╔══
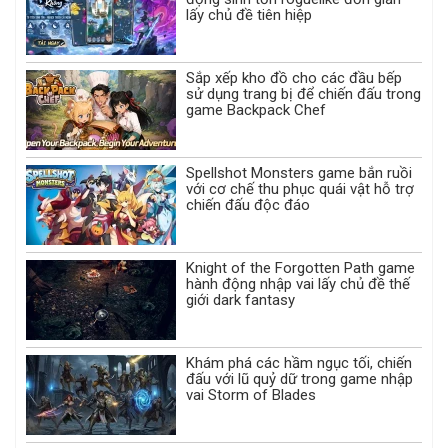
lấy chủ đề tiên hiệp
Sắp xếp kho đồ cho các đầu bếp
sử dụng trang bị để chiến đấu trong
game Backpack Chef
Spellshot Monsters game bắn ruồi
với cơ chế thu phục quái vật hỗ trợ
chiến đấu độc đáo
Knight of the Forgotten Path game
hành động nhập vai lấy chủ đề thế
giới dark fantasy
Khám phá các hầm ngục tối, chiến
đấu với lũ quỷ dữ trong game nhập
vai Storm of Blades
╚══
▸ **Task directions**
In the answer, return exactly the lines from the line containing "giới dark fantasy" to the end of the records above, and no others.

▸ **Output for this task**
giới dark fantasy
Khám phá các hầm ngục tối, chiến
đấu với lũ quỷ dữ trong game nhập
vai Storm of Blades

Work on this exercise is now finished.